To Have or Not to Have a Pet for Better Health?


To Have or Not to Have a Pet for Better Health?

Leena K Koivusilta et al. PLoS One.


Background: Pet ownership is thought to have health benefits, but not all scientific explorations have been founded on proper applications of representative samples or statistically correct methodologies. Databanks have been too small for proper statistical analyses; or, instead of a random sample, participation has been voluntary. The direction of causality has been evaluated incorrectly or control of relevant factors noted deficient. This study examined the associations of pet ownership with perceived health and disease indicators by taking into account socio-demographic background factors together with health risk factors, including exercise.

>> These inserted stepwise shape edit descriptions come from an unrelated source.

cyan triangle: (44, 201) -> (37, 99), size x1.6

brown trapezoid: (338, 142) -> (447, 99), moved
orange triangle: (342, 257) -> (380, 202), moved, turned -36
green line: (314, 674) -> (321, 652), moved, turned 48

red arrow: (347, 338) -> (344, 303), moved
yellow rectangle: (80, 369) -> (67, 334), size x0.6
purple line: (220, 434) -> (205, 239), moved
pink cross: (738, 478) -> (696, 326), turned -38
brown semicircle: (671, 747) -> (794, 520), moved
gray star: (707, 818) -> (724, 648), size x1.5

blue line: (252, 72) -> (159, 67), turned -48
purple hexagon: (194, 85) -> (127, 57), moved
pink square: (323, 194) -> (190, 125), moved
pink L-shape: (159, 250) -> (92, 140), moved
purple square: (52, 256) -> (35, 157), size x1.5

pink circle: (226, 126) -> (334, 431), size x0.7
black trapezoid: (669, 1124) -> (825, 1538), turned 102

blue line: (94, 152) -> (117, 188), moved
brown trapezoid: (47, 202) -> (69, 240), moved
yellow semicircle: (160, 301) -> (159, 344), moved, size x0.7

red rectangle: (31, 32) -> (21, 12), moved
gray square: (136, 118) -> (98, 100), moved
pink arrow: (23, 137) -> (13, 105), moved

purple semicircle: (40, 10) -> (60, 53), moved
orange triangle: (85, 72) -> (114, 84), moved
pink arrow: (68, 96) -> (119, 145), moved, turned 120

Methodology/principal findings: The present study used baseline data from the 15-year Health and Social Support Study (the HeSSup Study). The Finnish Population Register Centre was used to draw population-based random samples stratified according to gender and four age groups (20-24, 30-34, 40-44, and 50-54 years). A total of 21,101 working-aged Finns responded to the baseline survey questionnaire of the 15-year HeSSup Study in 1998. Ordinal and binary logistic regression was used to analyze the cross-sectional data. Pet ownership was associated with poor rather than good perceived health. BMI surfaced as the risk factor most strongly associated with pet ownership.

Conclusions/significance: Pet owners set in their ways and getting older were found to have a slightly higher BMI than the rest. Additional research is needed for the testing of hypotheses involving effects of pet ownership with various health dimensions within population groups that are composed of different kinds of background characteristics.

Conflict of interest statement

Competing Interests: The authors have declared that no competing interests exist.